I think taking a nice shit is a lot more satisfying than an orgasm. This is probably why I'm single.
She said "You blew my mind last night." and I said "nah, I just blew my load." and her mom heard.
I took a picture of his ID so i could remember how to spell his last name and facebook stalk him later...I think he saw me do it
I like the one of me you and her but you're looking at me...Total foreshadowing right there. I'm cropping it
don't ever tell me how terrible your next walk of shame is until you run into your little brother on his way to class.
I told her she can't come to our bonfire because she throws up on herself & she has a mustache. And now apparently I'm a bitch or something.

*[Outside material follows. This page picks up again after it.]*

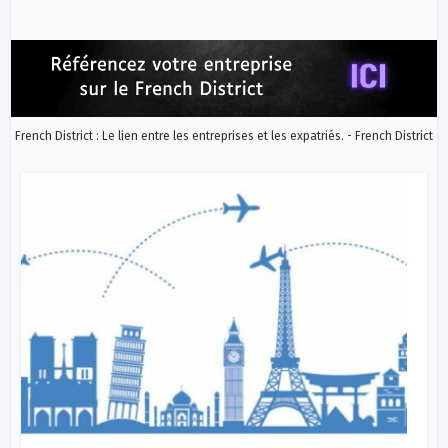
French District : Le lien entre les entreprises et les expatriés. - French District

I swear god is testing me by giving me awesome guys with tiny penises
Dude, I need a lifestyle change. I'm to old to be making out with chicks in foam parties, letting older chicks get all excited because I let them put their hands up my shirt, and running around doing scavenger hunts with 18 yr old chicks.
You woke me up at 2 am to tell me I could pee in a golf club if I wanted to.

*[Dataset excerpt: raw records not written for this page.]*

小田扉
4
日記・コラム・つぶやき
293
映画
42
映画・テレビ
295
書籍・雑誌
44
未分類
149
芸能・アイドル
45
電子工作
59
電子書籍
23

I'm going home because your Crackraptor step-brother tried getting his nasty meat hawks in my pants last night.
When one of my seniors asked "Rough night?" I realized my poor decisions involving Tuesday night drinking did not go unnoticed.
well what the fuck is the POINT of teetotal mardi gras
I just took a service station dump so foul I had to buy gas out of guilt
I felt I lost my designated buddy on a field trip when you wandered off to get high with strangers.
Can my mom come with to the bar? Prince just died and I feel like I need to take her out to cheer her up.